Once again Maureen Lipman – who a few months ago was publicly claiming that seats for her current vehicle Glorious! were going unsold because ticket agencies were misleadingly representing it as sold out when what it was only their own allocations that had gone – has returned to the theme in her column in today’s Guardian. “I’ve had friends telling me they couldn’t get into our show when the house was only three-quarters full.” That’s because, she says, “the major ticket agencies allocate a few seats to each subsidiary agency, so when they tell you ‘there are no seats available for Glorious or the Blue Man Group, but we do have seats for Phantom of the Opera or Stomp, they are, at best, distorting the truth.”

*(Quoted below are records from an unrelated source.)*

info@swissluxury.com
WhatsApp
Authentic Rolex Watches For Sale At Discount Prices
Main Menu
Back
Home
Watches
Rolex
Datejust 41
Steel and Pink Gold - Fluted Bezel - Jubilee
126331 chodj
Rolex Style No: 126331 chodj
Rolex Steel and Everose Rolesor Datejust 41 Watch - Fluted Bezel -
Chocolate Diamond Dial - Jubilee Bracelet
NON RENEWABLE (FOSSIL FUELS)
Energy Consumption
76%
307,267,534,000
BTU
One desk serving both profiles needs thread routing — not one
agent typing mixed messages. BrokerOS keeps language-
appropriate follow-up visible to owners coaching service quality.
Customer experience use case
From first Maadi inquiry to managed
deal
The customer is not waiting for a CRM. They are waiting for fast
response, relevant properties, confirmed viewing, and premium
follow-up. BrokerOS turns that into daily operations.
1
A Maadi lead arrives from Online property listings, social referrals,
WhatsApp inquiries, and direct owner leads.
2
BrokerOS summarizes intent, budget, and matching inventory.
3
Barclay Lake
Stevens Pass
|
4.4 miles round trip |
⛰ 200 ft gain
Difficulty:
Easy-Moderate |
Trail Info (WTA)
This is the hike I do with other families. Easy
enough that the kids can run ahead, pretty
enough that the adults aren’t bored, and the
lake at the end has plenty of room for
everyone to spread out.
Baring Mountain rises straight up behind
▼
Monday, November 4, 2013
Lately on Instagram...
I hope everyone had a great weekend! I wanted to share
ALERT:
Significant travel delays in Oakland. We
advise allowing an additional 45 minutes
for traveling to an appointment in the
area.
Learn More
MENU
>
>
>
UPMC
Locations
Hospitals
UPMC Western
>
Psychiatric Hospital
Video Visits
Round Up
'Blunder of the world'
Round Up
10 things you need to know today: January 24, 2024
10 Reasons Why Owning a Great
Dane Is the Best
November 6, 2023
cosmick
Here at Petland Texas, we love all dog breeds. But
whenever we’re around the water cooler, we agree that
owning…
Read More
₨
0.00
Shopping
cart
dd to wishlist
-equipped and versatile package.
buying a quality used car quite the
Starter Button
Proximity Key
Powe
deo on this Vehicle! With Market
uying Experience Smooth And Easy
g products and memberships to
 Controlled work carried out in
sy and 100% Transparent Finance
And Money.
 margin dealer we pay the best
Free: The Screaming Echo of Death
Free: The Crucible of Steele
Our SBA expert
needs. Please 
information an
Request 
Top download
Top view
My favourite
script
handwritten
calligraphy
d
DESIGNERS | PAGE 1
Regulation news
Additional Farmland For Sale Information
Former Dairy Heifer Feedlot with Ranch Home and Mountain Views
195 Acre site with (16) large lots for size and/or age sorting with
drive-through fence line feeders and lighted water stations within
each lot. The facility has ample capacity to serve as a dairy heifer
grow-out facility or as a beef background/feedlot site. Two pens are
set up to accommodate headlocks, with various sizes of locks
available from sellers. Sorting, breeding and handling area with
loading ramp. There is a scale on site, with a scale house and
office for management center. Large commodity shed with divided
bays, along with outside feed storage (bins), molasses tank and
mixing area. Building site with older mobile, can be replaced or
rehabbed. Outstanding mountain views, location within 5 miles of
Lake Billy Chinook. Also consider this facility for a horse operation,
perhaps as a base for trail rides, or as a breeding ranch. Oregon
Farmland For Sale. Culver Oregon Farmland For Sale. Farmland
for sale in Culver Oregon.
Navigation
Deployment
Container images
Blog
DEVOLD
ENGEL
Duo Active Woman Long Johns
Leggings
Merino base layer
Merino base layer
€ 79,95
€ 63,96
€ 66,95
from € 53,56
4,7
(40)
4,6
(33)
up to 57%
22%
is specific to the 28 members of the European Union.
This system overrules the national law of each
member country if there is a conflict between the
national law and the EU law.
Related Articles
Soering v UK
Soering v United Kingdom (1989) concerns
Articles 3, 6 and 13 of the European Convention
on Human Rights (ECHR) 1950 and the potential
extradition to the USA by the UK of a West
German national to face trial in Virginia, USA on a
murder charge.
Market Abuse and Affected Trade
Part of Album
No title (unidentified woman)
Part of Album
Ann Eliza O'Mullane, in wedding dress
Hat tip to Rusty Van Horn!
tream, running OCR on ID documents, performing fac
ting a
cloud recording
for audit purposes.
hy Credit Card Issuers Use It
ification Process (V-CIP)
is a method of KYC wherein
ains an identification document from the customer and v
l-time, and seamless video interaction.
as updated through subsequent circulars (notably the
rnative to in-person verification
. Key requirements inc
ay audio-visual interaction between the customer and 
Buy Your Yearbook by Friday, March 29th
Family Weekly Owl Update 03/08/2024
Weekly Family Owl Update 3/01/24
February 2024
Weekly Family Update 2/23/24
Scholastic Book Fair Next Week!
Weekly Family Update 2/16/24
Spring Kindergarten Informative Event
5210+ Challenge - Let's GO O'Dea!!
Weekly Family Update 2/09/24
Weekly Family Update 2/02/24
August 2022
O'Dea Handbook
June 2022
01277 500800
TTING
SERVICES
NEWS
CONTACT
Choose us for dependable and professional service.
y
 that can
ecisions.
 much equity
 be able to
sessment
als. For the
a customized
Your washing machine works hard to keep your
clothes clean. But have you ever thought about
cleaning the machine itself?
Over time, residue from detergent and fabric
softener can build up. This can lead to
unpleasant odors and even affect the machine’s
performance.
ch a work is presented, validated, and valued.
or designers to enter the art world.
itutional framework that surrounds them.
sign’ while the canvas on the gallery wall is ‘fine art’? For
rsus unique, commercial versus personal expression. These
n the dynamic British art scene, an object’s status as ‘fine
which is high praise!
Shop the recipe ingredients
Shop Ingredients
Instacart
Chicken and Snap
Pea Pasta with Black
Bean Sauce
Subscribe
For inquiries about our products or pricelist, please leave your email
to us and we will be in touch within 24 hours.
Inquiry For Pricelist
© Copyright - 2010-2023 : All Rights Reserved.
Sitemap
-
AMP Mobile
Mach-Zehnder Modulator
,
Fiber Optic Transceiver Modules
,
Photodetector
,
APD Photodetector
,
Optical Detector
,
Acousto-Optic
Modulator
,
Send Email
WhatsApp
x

She adds that, “some of the ticket agencies are owned by the theatre owners themselves, which in itself is worth investigating, perhaps (said she, looking nervously over one shoulder)”. It’s an interesting fact, of course, that the Duchess – home to Glorious! – is one of the new stable of four Nimax-owned theatres, whose co-owner Nica Burns I recently heard say that couldn’t afford to implement their own ticketing system, so they had continued with the existing arrangements the theatre had when it was still part of the Really Useful Theatres of outsourcing the ticketing functions to See Tickets, the agency owned by the Really Useful Group that Lipman was alluding to. Intriguingly, looking up the show right now online, I cannot find tickets listed for performances beyond tonight (and even that is off-sale), though the show is officially booking to April 22 (click through to performances in April, and it returns a message: sorry, your search found no matches in our database). Perhaps Lipman has a point.
She also laments the state of the theatres themselves: “The buildings are archaic, the seats maim you, the toilets are vintage and few (a throwback to Edwardian times, when women didn’t have bladders). As for the backstage areas – well, there are very few open days in London theatres, you’ll notice.”
While she gives credit where its due – “At least Cameron Mackintosh puts as much money back as a theatre owner as he puts in as a producer, and his recent renovations are monuments for future theatre-goers pleasure” – but says, “For some of the others, it’s just bricks and mortar on the outside, whatever tosh it takes to keep it open on the inside, and slap the inflation on the programmes and ice-cream bills”.